What to Expect During the Treatments
  • You will lie on a table in a procedure room.
  • The skin in the area where the injection will be made will be cleaned.
  • The skin is numbed with lidocaine.
  • Using fluoroscopy (live X-ray) for guidance, the physician directs a needle toward the area of the nerve root to be evaluated.
  • The anesthetic and steroid solution is injected.
  • The injection procedure will take about 30 minutes.
What to Expect After the Treatments
  • You will be in a recovery room for about 30 minutes.

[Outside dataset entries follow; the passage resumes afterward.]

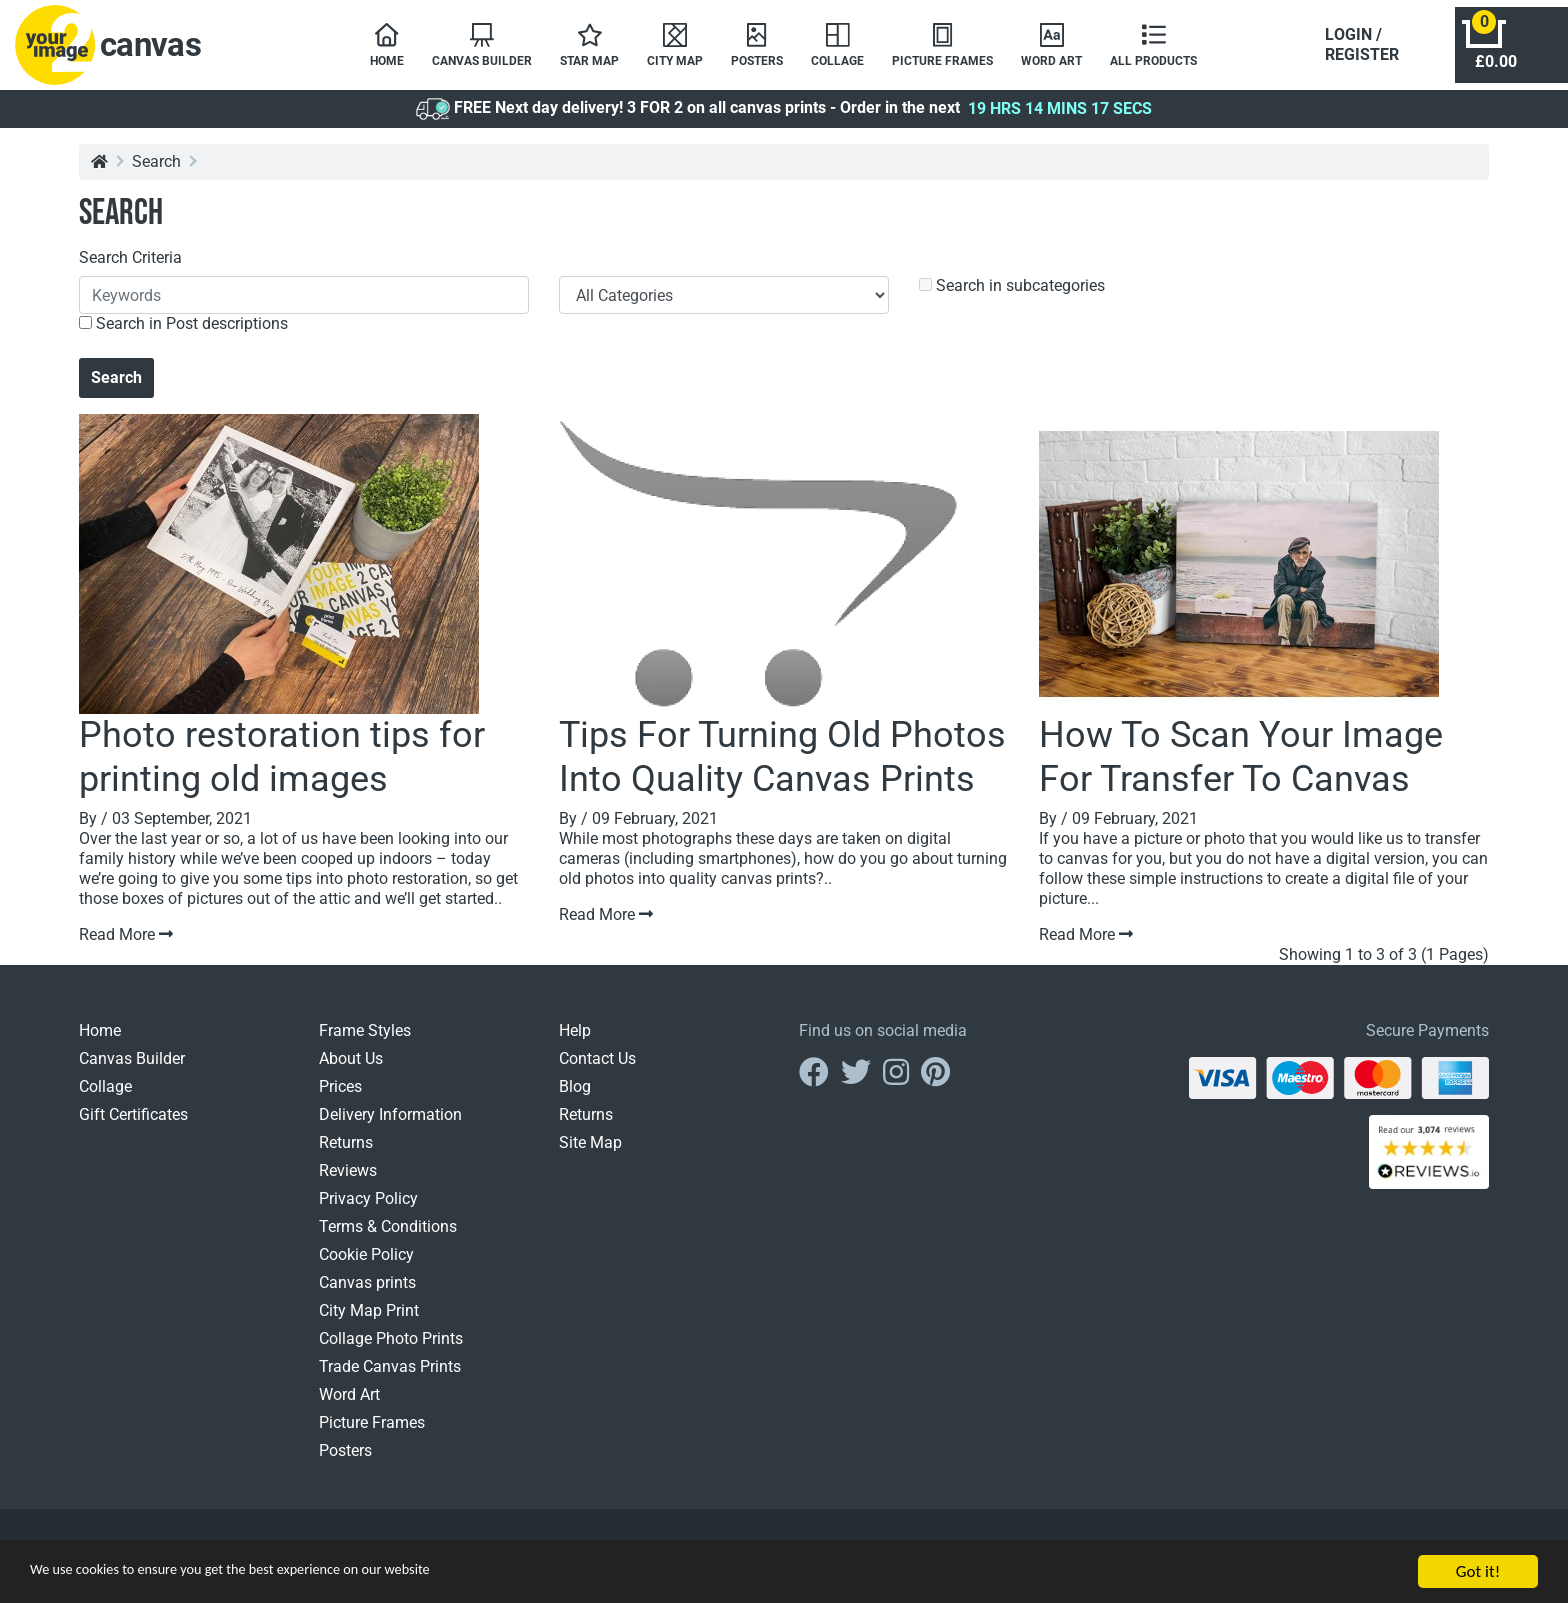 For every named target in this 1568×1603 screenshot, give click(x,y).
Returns (346, 1152)
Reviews (348, 1180)
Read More (126, 944)
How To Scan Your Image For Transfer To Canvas (1241, 766)
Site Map (590, 1152)
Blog (575, 1096)
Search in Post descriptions (183, 333)
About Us (351, 1068)
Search (156, 171)
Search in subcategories (1012, 295)
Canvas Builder (132, 1068)
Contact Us (597, 1068)
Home (100, 1040)
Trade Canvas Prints (390, 1376)
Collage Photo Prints (391, 1348)
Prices (340, 1096)
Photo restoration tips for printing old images (282, 766)
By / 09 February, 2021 (638, 828)
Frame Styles (365, 1040)
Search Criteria (130, 267)
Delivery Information (390, 1124)
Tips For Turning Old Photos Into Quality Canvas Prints (782, 766)
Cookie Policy (366, 1264)
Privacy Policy (368, 1208)
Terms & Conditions (388, 1236)
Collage (105, 1096)
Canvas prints (367, 1292)
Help (575, 1040)
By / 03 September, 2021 (165, 828)
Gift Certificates (133, 1124)
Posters (345, 1460)
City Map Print (369, 1320)
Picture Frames (372, 1432)
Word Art (349, 1404) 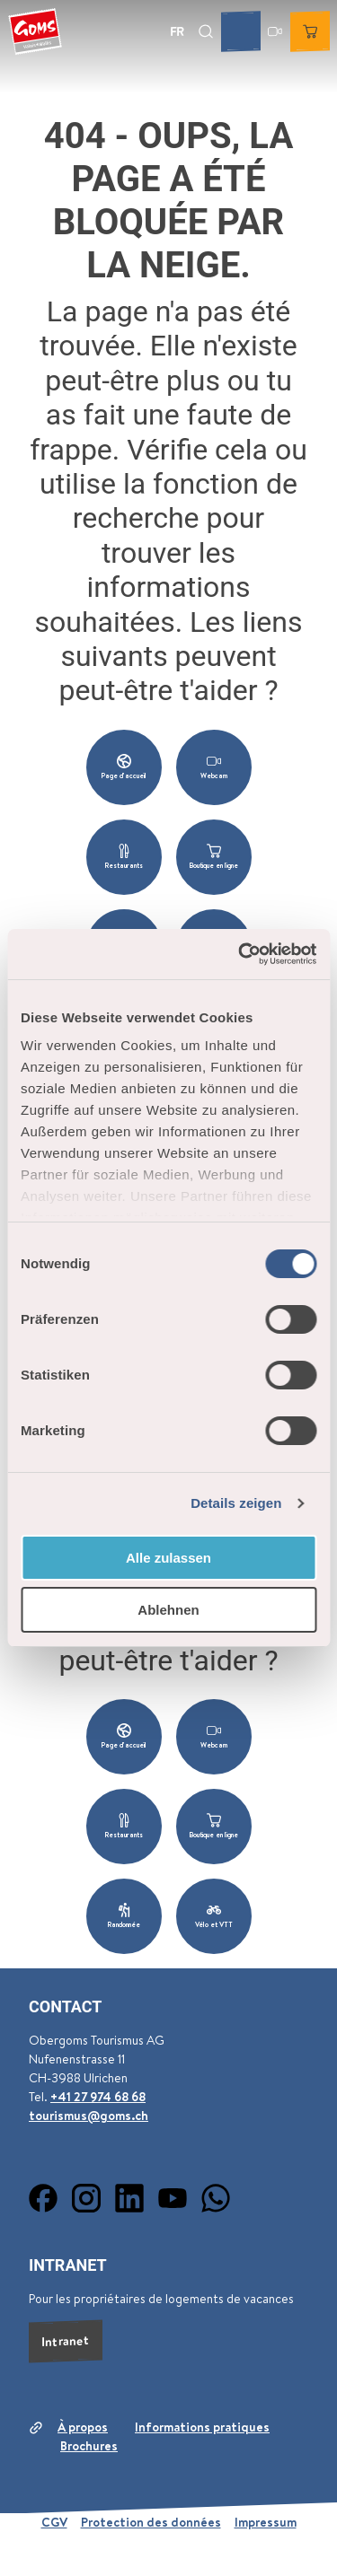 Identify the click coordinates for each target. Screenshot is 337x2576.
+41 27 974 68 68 (98, 2097)
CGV (54, 2522)
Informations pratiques (202, 2427)
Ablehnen (168, 1609)
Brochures (89, 2446)
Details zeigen (236, 1503)
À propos (83, 2427)
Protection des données (151, 2522)
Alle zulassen (168, 1557)
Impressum (266, 2522)
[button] (124, 767)
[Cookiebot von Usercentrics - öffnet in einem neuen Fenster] (240, 954)
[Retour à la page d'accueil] (35, 31) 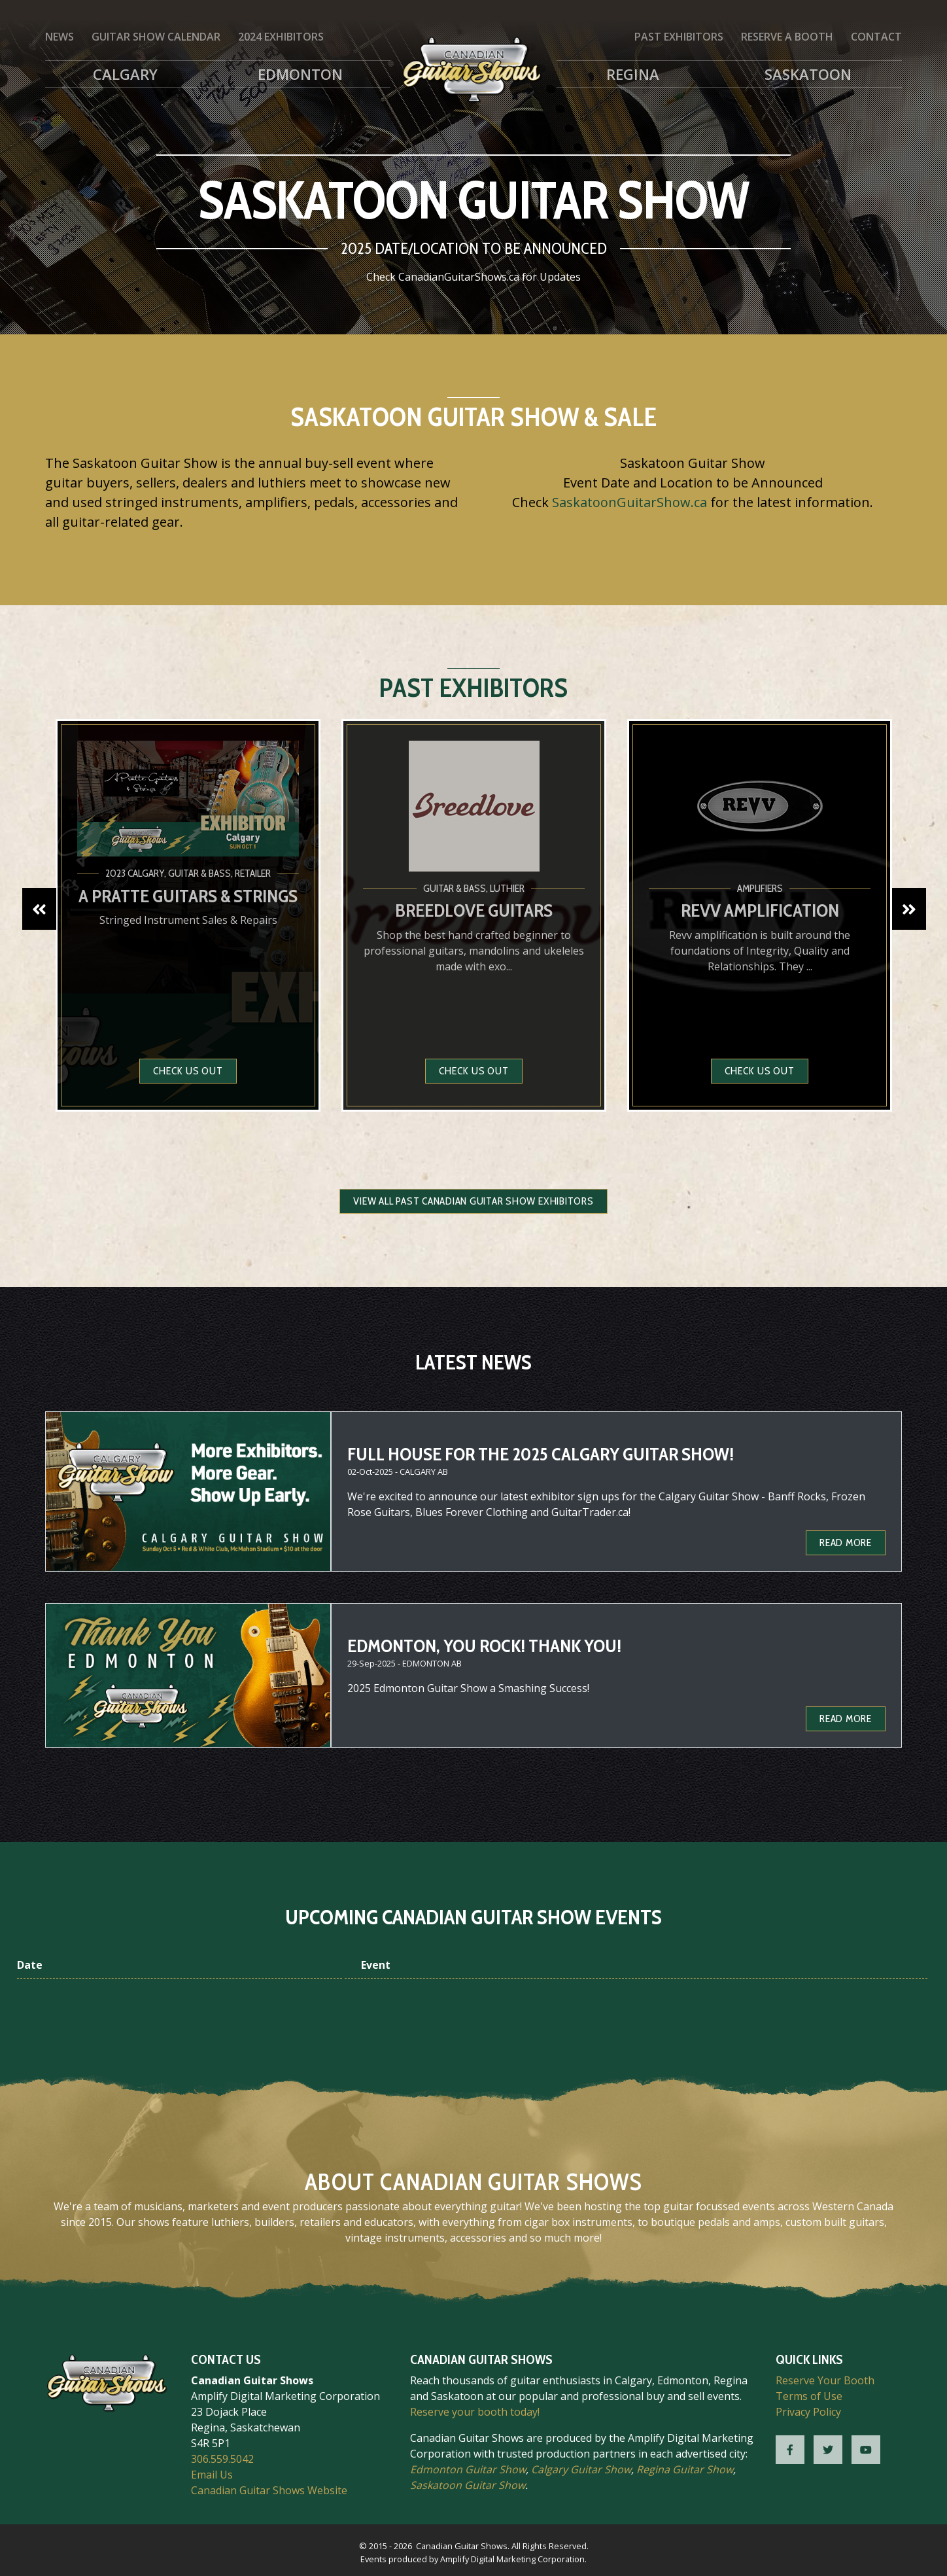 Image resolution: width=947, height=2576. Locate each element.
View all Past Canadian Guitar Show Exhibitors (473, 1201)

  • It is important that you have someone to drive you home.
  • It is common to experience an increase in pain once the numbing medicine wears off.
  • The steroid does not become effective for 24 hours.
  • Activity should be restricted for the first 4-5 days after the injection.
  • You will need to make an appointment with your doctor to discuss your level of pain relief after the nerve block injection.